On n’attend que l’occasion pour faire de cet orateur un député. C’est lui qui saurait en finir avec la religion, quand il serait aux affaires ! Sans doute, ce n’est pas mal, si on veut, d’avoir congédié un assez bon nombre de religieux et de religieuses. Le gésier de cet homme d’État se dilate à la pensée que les pénitentes du Carmel ou les hospitalières des indigents sont peut-être désormais errantes et sans pain. Mais quelle mollesse dans l’exécution ! quelle timidité ! quel manque de décision ! quelle impuissance ! alors qu’il s’agissait de tout chambarder en un clin d’œil…

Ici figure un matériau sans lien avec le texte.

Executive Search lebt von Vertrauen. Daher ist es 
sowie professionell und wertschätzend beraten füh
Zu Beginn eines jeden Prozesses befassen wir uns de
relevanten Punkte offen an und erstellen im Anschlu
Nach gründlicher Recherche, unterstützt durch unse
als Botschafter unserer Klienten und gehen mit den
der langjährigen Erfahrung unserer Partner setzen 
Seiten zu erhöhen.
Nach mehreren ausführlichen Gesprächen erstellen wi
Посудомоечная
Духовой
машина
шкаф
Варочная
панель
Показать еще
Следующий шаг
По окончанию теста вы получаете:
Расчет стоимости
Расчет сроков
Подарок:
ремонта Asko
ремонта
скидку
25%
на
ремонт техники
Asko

M. Besoin en était là de son discours, en plein café du Commerce, lorsque le sacristain, homme fougueux venu pour se rafraîchir, lui demanda brusquement s’il allait « fermer sa gueule ». L’orateur, interdit et suffoqué, ne répondit pas.

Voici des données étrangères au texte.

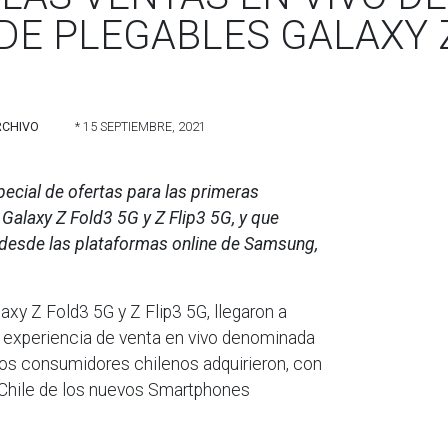
 DE PLEGABLES GALAXY 
RCHIVO
* 15 SEPTIEMBRE, 2021
pecial de ofertas para las primeras
Galaxy Z Fold3 5G y Z Flip3 5G, y que
desde las plataformas online de Samsung,
xy Z Fold3 5G y Z Flip3 5G, llegaron a
ta experiencia de venta en vivo denominada
os consumidores chilenos adquirieron, con
n Chile de los nuevos Smartphones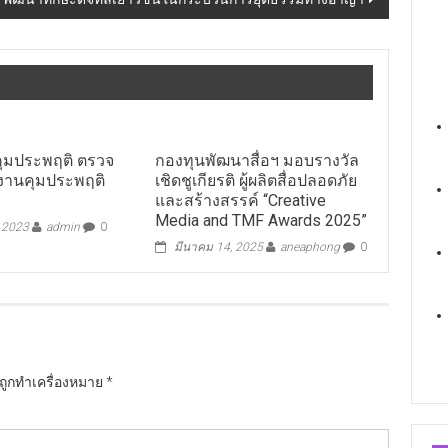
คุมประพฤติ ตรวจ
กองทุนพัฒนาสื่อฯ มอบรางวัล
กงานคุมประพฤติ
เชิดชูเกียรติ ผู้ผลิตสื่อปลอดภัย
และสร้างสรรค์ “Creative
Media and TMF Awards 2025”
, 2023
admin
0
มีนาคม 14, 2025
aneaphong
0
นถูกทำเครื่องหมาย
*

— Je vais parler pour vous, reprit l’employé d’église, chacun son tour. J’ai à vous dire d’abord que vous êtes un imbécile et que vous brûlez votre chandelle par les deux bouts. Ici vous braillez du matin au soir, et souvent jusqu’à minuit, contre les prêtres, contre l’église, contre les cérémonies et contre les cloches dont la sonnerie vous exaspère comme si vous étiez un démon, enfin contre les religieux et les religieuses. En même temps vous avez vos deux filles en pension, à Paris, chez les Dames Visitandines. Là je suppose que vous tenez un autre langage. Moi, je m’en fous, remarquez bien. Seulement, je trouve un peu salaud de se contredire à quelques minutes d’intervalle, juste le temps d’aller à Paris et d’en revenir. C’est une dégoûtation de mentir continuellement aux uns et aux autres comme vous le faites, avec l’intention de ficher dedans tout le monde. Heureusement que vous vous brûlez des deux côtés à la fois, je le répète, étant un parfait idiot et je ne vous l’envoie pas dire, moi, Charlemagne Dasconaguerre, ancien maréchal des logis aux cuirassiers de Reischoffen et devenu calotin, à votre service…

Étant mal placé dans ce café sans perspective, je ne pus voir comment la claque avait suivi la harangue, et quelle claque ! M. Besoin avait-il montré du dédain ou risqué le commencement d’un geste ? Toujours est-il qu’il en resta démantibulé.